O Estatuto da Criança e do Adolescente (ECA) não foi ainda aplicado em sua parte nobre e social. Assim, o que se precisa fazer é dar eficácia social, cumprimento efetivo e pleno a essa lei, isso até para estarmos fiéis no concerto internacional às Regras de Beijing (1985/ONU) e da Convenção (1989/ONU) dos Direitos da Criança e do Adolescente (de zero até 18 e excepcionalmente até 21anos) que situam esse destinatário em situação privilegiada (porque uma criança/adolescente não é um adulto de calça curta) enquanto credor da tutela estatal, que vai desde a oferta de creche/educandários e pré-escola, reforço pedagógico, escola, cultura, esporte, lazer, ações de saúde, desenvolvimento/envolvimento comunitário e implantação do binômio município/menor, para todas as crianças e adolescentes e senão com boa qualidade, pelo menos, em níveis inicialmente razoáveis.

Há ainda o dever estatal e comunitário de implantação de programas de renda mínima, de combate à evasão escolar, à exploração sexual infanto-juvenil e exploração do trabalho infantil, bem como a implantação dos conselhos municipais de direitos da criança e do adolescente e dos conselhos tutelares. Só após essa básica rede de tutela e prevenção em geral é se pode falar em reforma mais estrutural do ECA, cujas grandes deficiências são: mais direitos que deveres (isso, aliás, já é nossa tradição) gerando a sensação de imunidade aos deveres; a falta de previsão de meios e recursos para toda a rede necessária e prioritária de proteção e prevenção; e o eloqüente silêncio quanto à tão indispensável e oportuna tutela administrativa de menores, como instituto suplementar de assistência em geral e representação jurídica dos menores (cobrança judicial inclusive e sobretudo conta o Estado) sem isso o ECA restou mais uma promessa vazia da lei.

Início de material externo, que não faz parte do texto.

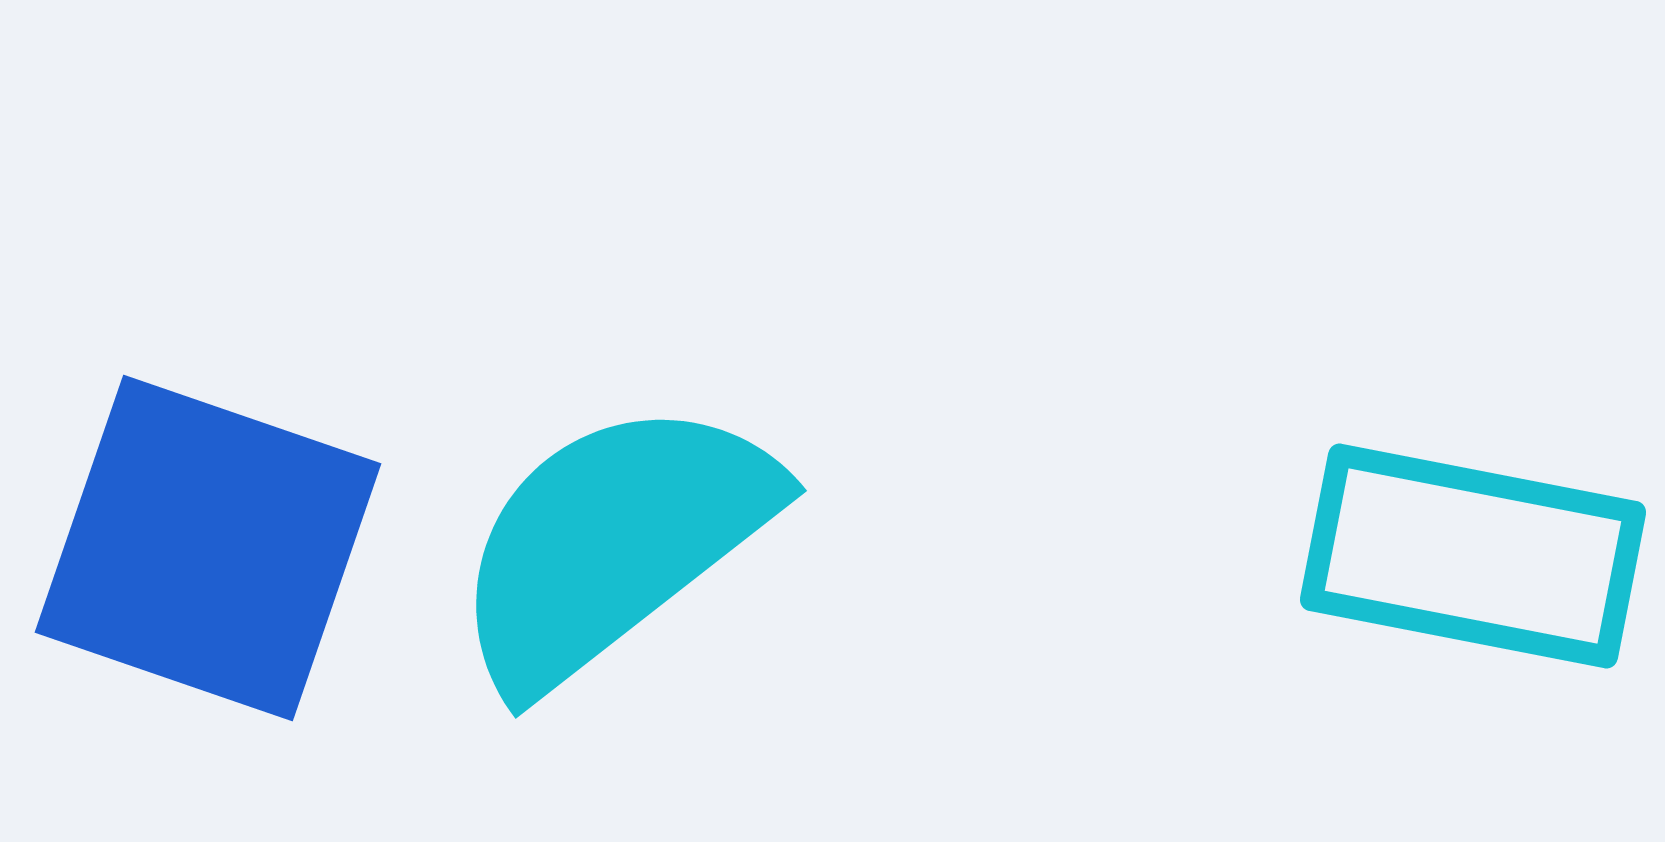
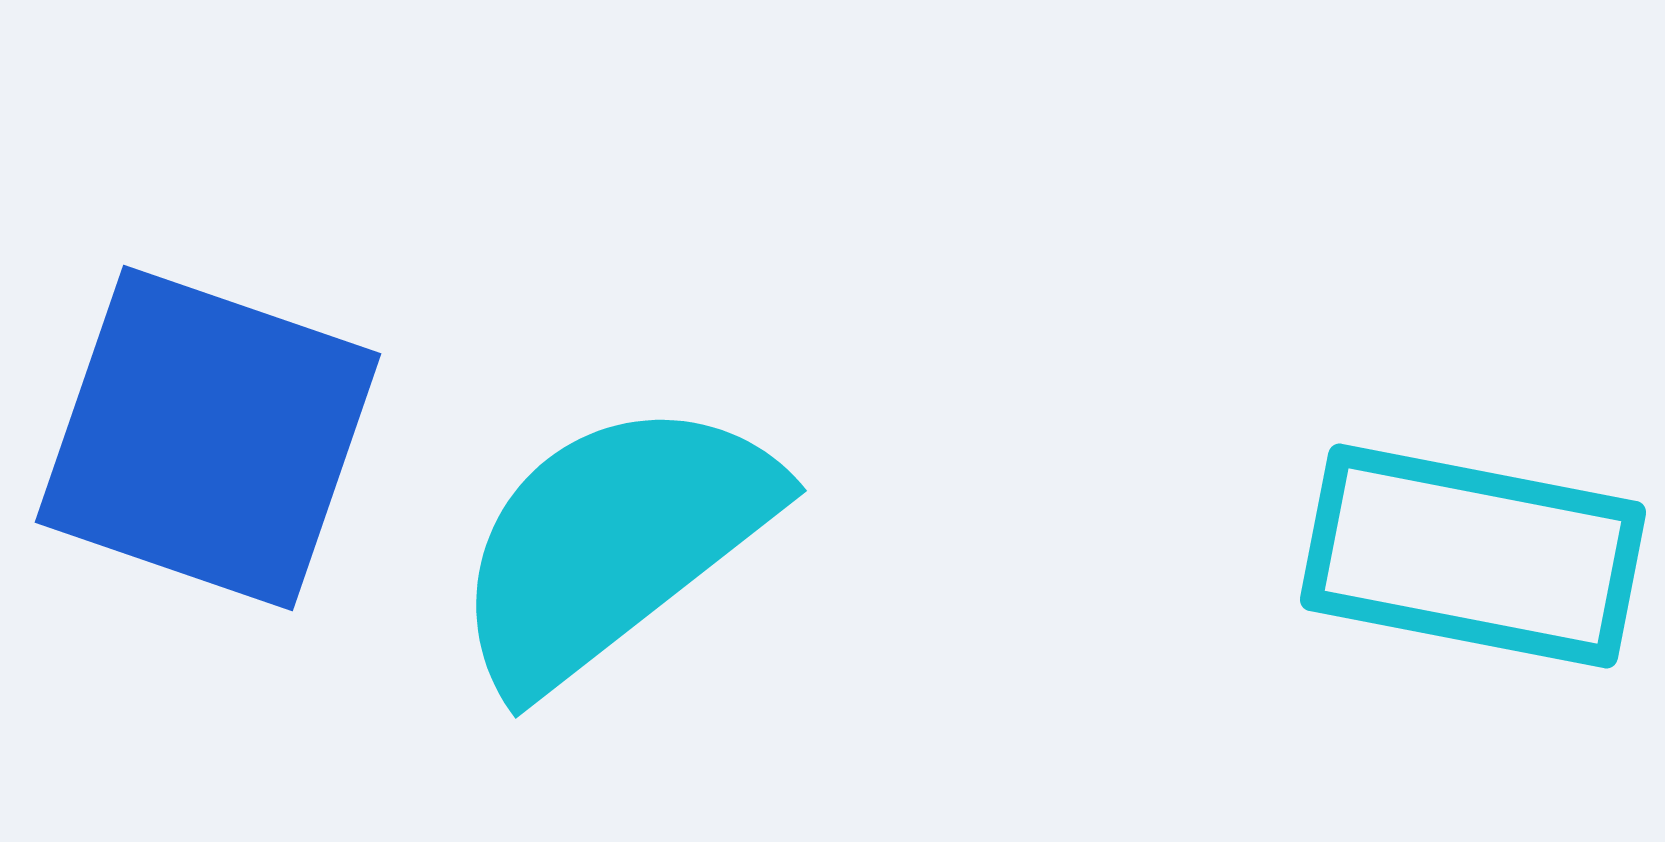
blue square: moved 110 px up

Quiçá após o resgate dessa divida legal (de mais de uma década) do Estado e da sociedade entre nos, posamos, então, pensar numa tão delicada e comprometedora, sob todos os aspectos, alteração da idade mínima para a imputabilidade penal. Com efeito, essa alteração exige máximo respaldo moral e técnico, sob pena de nos lançarmos, enquanto civilização, numa lama de vingança pura e abjeta e pior, vingança do mais poderoso sobre o mais fraco, como soí acontecer no âmbito por aqui (onde o crime de abigeato era mais punido que o crime de fraude contra saúde publica, onde as cadeias pouco conhecem os muitos criminosos ricos/poderosos). Assim, qualquer alteração na idade penal haverá de ser conjugada com uma nova concepção de unidade de reeducação de crianças e jovens, pois, caso contrário, estaremos varrendo a sujeira para debaixo do tapete...


Soluções

A redução da idade penal não reduziu a criminalidade nos poucos países em foi adotada, assim como a pena de morte. E que o criminoso não age segundo essa lógica intimidatória, não o criminoso que nos assusta a todos, os “profissionais” do crime (criminoso por opção de vida), raramente o efeito intimidatório da pena, ainda que a mais cruel, interfere no ato ou momento irracional dos que cometem crime por deslizes eventuais ou passionais, daí a utilidade reduzidíssima da pena tão só intimidatória. Se a mera punição de crianças e jovens fosse verdadeiramente fator de contenção ao crime, os Estados Unidos, que punem (em alguns Estados) menores de 18 anos, não seriam um exemplo de alta taxa de criminalidade entre os adolescentes. Também não haveria tantos crimes no interior das cadeias e Febens, se essa sanção fosse, de fato, utilmente intimidatória ou eficaz contra o crime.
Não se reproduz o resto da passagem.